▶ [PROBLEM REQUIREMENTS]: Work out how many lines of the material contain the string "découvrir"; the answer is that number only.

[Start of Attachment]

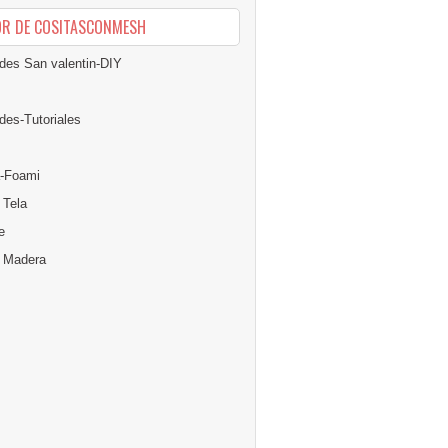
OR DE COSITASCONMESH
des San valentin-DIY
des-Tutoriales
-Foami
 Tela
e
n Madera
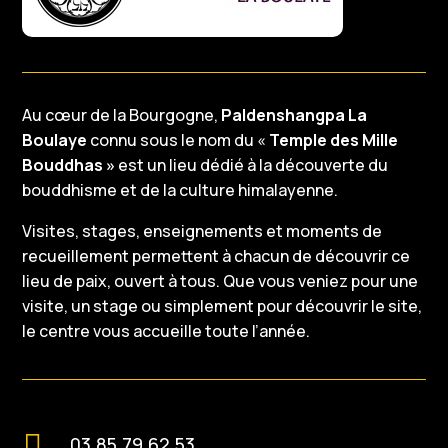
Au cœur de la Bourgogne,
Paldenshangpa La
Boulaye
connu sous le nom du «
Temple des Mille
Bouddhas »
est un lieu dédié à la découverte du
bouddhisme et de la culture himalayenne.
Visites, stages, enseignements et moments de
recueillement permettent à chacun de découvrir ce
lieu de paix, ouvert à tous. Que vous veniez pour une
visite, un stage ou simplement pour découvrir le site,
le centre vous accueille toute l’année.

03.85.79.62.53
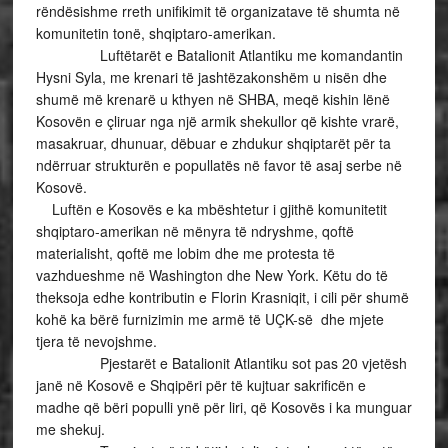
rëndësishme rreth unifikimit të organizatave të shumta në
komunitetin tonë, shqiptaro-amerikan.
Luftëtarët e Batalionit Atlantiku me komandantin
Hysni Syla, me krenari të jashtëzakonshëm u nisën dhe
shumë më krenarë u kthyen në SHBA, meqë kishin lënë
Kosovën e çliruar nga një armik shekullor që kishte vrarë,
masakruar, dhunuar, dëbuar e zhdukur shqiptarët për ta
ndërruar strukturën e popullatës në favor të asaj serbe në
Kosovë.
Luftën e Kosovës e ka mbështetur i gjithë komunitetit
shqiptaro-amerikan në mënyra të ndryshme, qoftë
materialisht, qoftë me lobim dhe me protesta të
vazhdueshme në Washington dhe New York. Këtu do të
theksoja edhe kontributin e Florin Krasniqit, i cili për shumë
kohë ka bërë furnizimin me armë të UÇK-së dhe mjete
tjera të nevojshme.
Pjestarët e Batalionit Atlantiku sot pas 20 vjetësh
janë në Kosovë e Shqipëri për të kujtuar sakrificën e
madhe që bëri populli ynë për liri, që Kosovës i ka munguar
me shekuj.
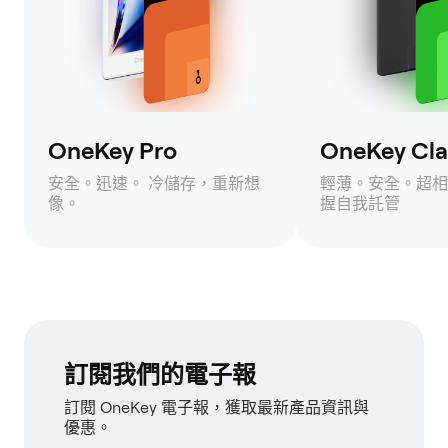
OneKey Pro
OneKey Clas
安全。迅速。 冷儲存，重新想
輕薄。安全。超相
像。
握自我託管
訂閱我們的電子報
訂閱 OneKey 電子報，獲取最新產品資訊與
優惠。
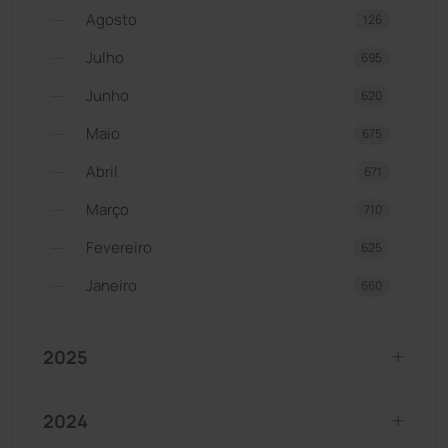
Agosto
126
Julho
695
Junho
620
Maio
675
Abril
671
Março
710
Fevereiro
625
Janeiro
660
2025
2024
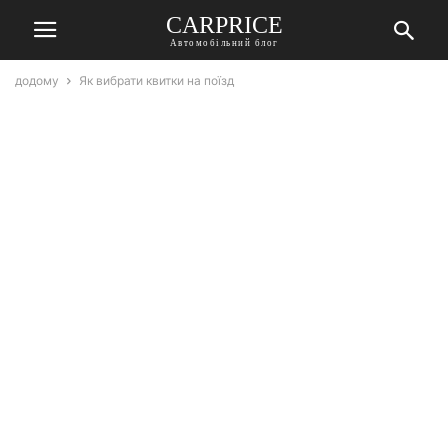
СARPRICE
Автомобільний блог
додому
Як вибрати квитки на поїзд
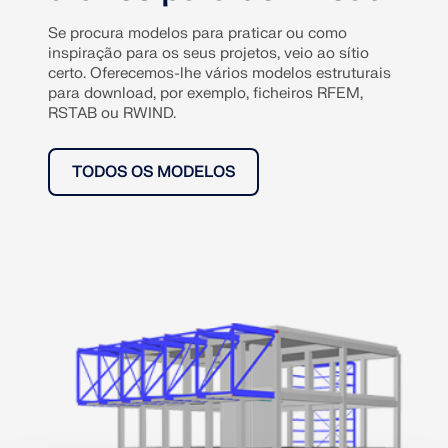
Se procura modelos para praticar ou como
inspiração para os seus projetos, veio ao sítio
certo. Oferecemos-lhe vários modelos estruturais
para download, por exemplo, ficheiros RFEM,
RSTAB ou RWIND.
TODOS OS MODELOS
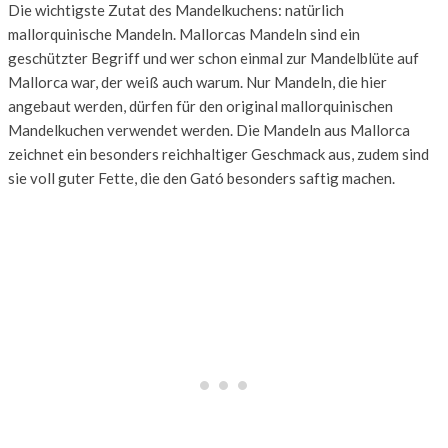
Die wichtigste Zutat des Mandelkuchens: natürlich
mallorquinische Mandeln. Mallorcas Mandeln sind ein
geschützter Begriff und wer schon einmal zur Mandelblüte auf
Mallorca war, der weiß auch warum. Nur Mandeln, die hier
angebaut werden, dürfen für den original mallorquinischen
Mandelkuchen verwendet werden. Die Mandeln aus Mallorca
zeichnet ein besonders reichhaltiger Geschmack aus, zudem sind
sie voll guter Fette, die den Gató besonders saftig machen.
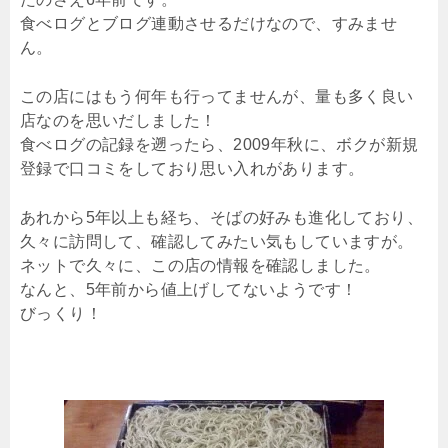
食べログとブログ連動させるだけなので、すみませ
ん。
この店にはもう何年も行ってませんが、量も多く良い
店なのを思いだしました！
食べログの記録を遡ったら、2009年秋に、ボクが新規
登録で口コミをしており思い入れがあります。
あれから5年以上も経ち、そばの好みも進化しており、
久々に訪問して、確認してみたい気もしていますが。
ネットで久々に、この店の情報を確認しました。
なんと、5年前から値上げしてないようです！
びっくり！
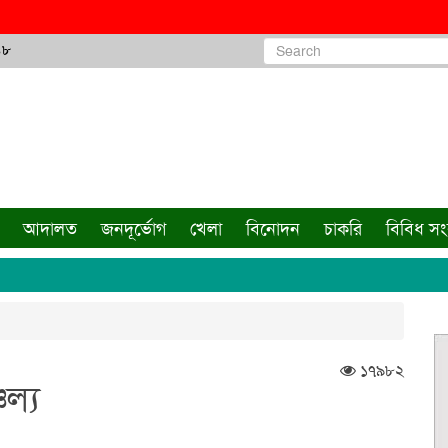
৪৮
আদালত
জনদূর্ভোগ
খেলা
বিনোদন
চাকরি
বিবিধ স
১৭৯৮২
চল্য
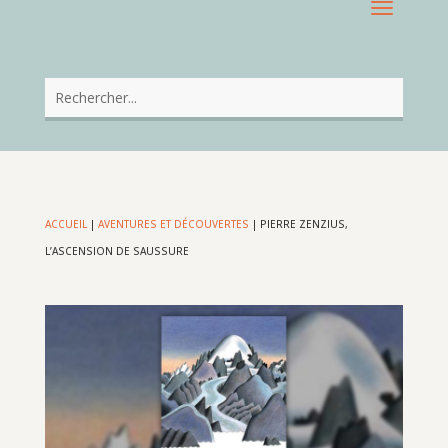
ACCUEIL
|
AVENTURES ET DÉCOUVERTES
|
PIERRE ZENZIUS,
L’ASCENSION DE SAUSSURE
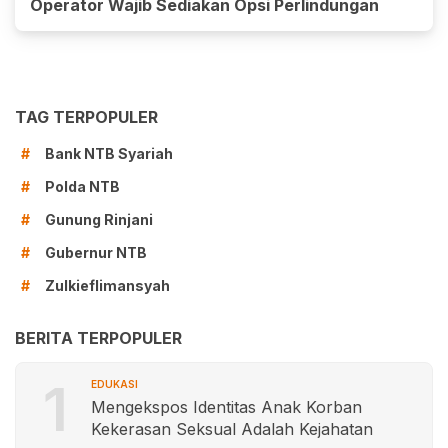
Operator Wajib Sediakan Opsi Perlindungan
TAG TERPOPULER
Bank NTB Syariah
#
Polda NTB
#
Gunung Rinjani
#
Gubernur NTB
#
Zulkieflimansyah
#
BERITA TERPOPULER
1
EDUKASI
Mengekspos Identitas Anak Korban
Kekerasan Seksual Adalah Kejahatan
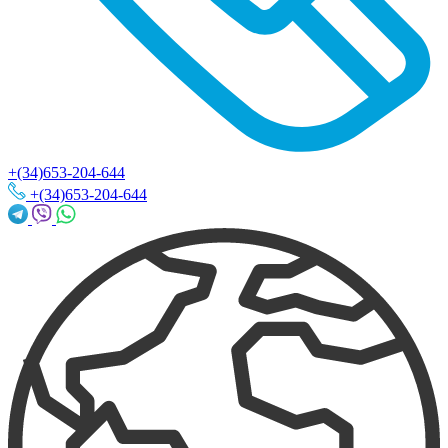
+(34)653-204-644
+(34)653-204-644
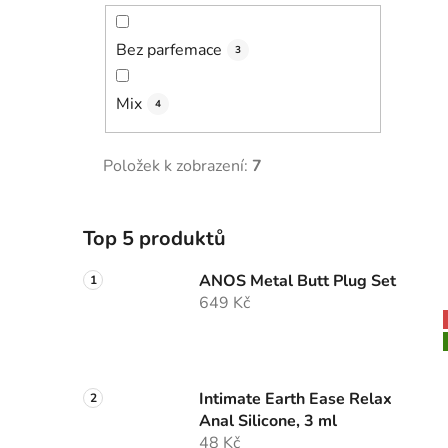
Bez parfemace
3
Mix
4
Položek k zobrazení:
7
Top 5 produktů
ANOS Metal Butt Plug Set
649 Kč
Intimate Earth Ease Relax
Anal Silicone, 3 ml
48 Kč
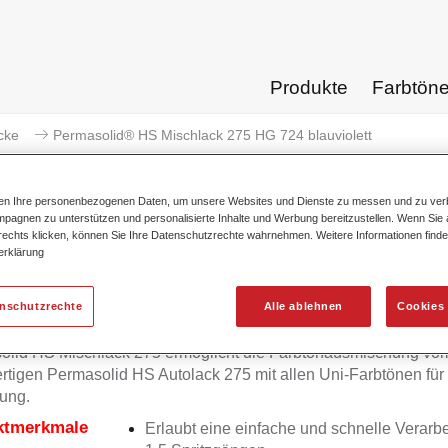
Produkte
Farbtön
cke
Permasolid® HS Mischlack 275 HG 724 blauviolett
ten Ihre personenbezogenen Daten, um unsere Websites und Dienste zu messen und zu ver
pagnen zu unterstützen und personalisierte Inhalte und Werbung bereitzustellen. Wenn Sie a
 rechts klicken, können Sie Ihre Datenschutzrechte wahrnehmen. Weitere Informationen finde
erklärung
Permasolid® HS Mischlack 275
enschutzrechte
Alle ablehnen
Cookies 
olid HS Mischlack 275 ermöglicht die Farbtonausmischung vo
tigen Permasolid HS Autolack 275 mit allen Uni-Farbtönen für
ung.
ktmerkmale
Erlaubt eine einfache und schnelle Verarbe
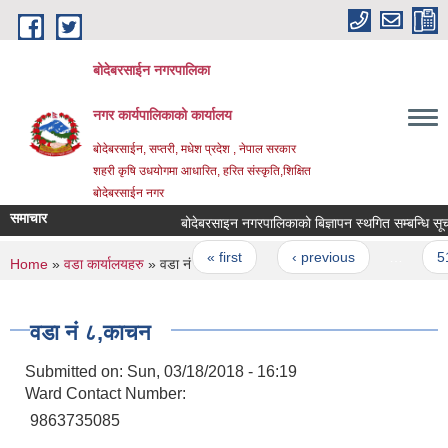
Skip to main content
बोदेबरसाईन नगरपालिका
नगर कार्यपालिकाको कार्यालय
बोदेबरसाईन, सप्तरी, मधेश प्रदेश , नेपाल सरकार
शहरी कृषि उधयोगमा आधारित, हरित संस्कृति,शिक्षित
बोदेबरसाईन नगर
समाचार
बोदेबरसाइन नगरपालिकाको बिज्ञापन स्थगित सम्बन्धि सूचना
Pages
« first
‹ previous
…
51
You are here
Home
»
वडा कार्यालयहरु
» वडा नं‌ ८,काचन
वडा नं‌ ८,काचन
Submitted on:
Sun, 03/18/2018 - 16:19
Ward Contact Number:
9863735085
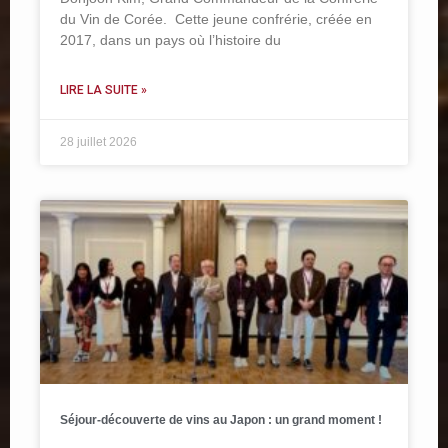
du Vin de Corée. Cette jeune confrérie, créée en
2017, dans un pays où l’histoire du
LIRE LA SUITE »
28 juillet 2026
Séjour-découverte de vins au Japon : un grand moment !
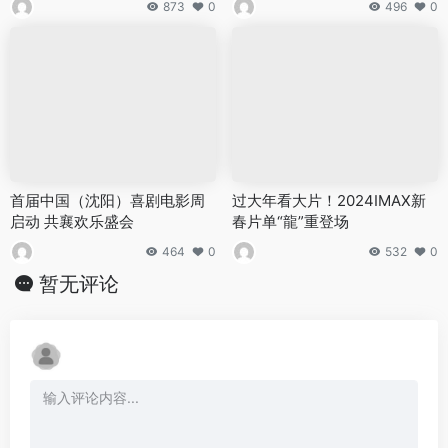
873
0
496
0
首届中国（沈阳）喜剧电影周
过大年看大片！2024IMAX新
启动 共襄欢乐盛会
春片单“龍”重登场
464
0
532
0
暂无评论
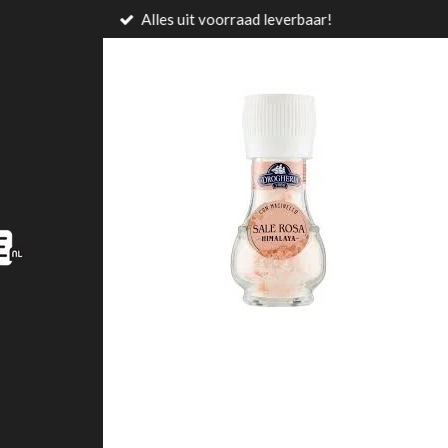
Alles uit voorraad leverbaar!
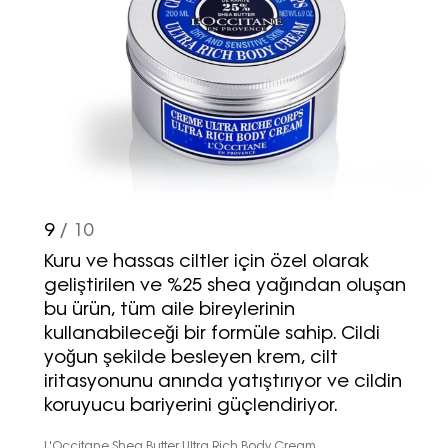
9
/ 10
Kuru ve hassas ciltler için özel olarak
geliştirilen ve %25 shea yağından oluşan
bu ürün, tüm aile bireylerinin
kullanabileceği bir formüle sahip. Cildi
yoğun şekilde besleyen krem, cilt
iritasyonunu anında yatıştırıyor ve cildin
koruyucu bariyerini güçlendiriyor.
L'Occitane Shea Butter Ultra Rich Body Cream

[End of Attachment]

▶ [WRITTEN RESPONSE]: 2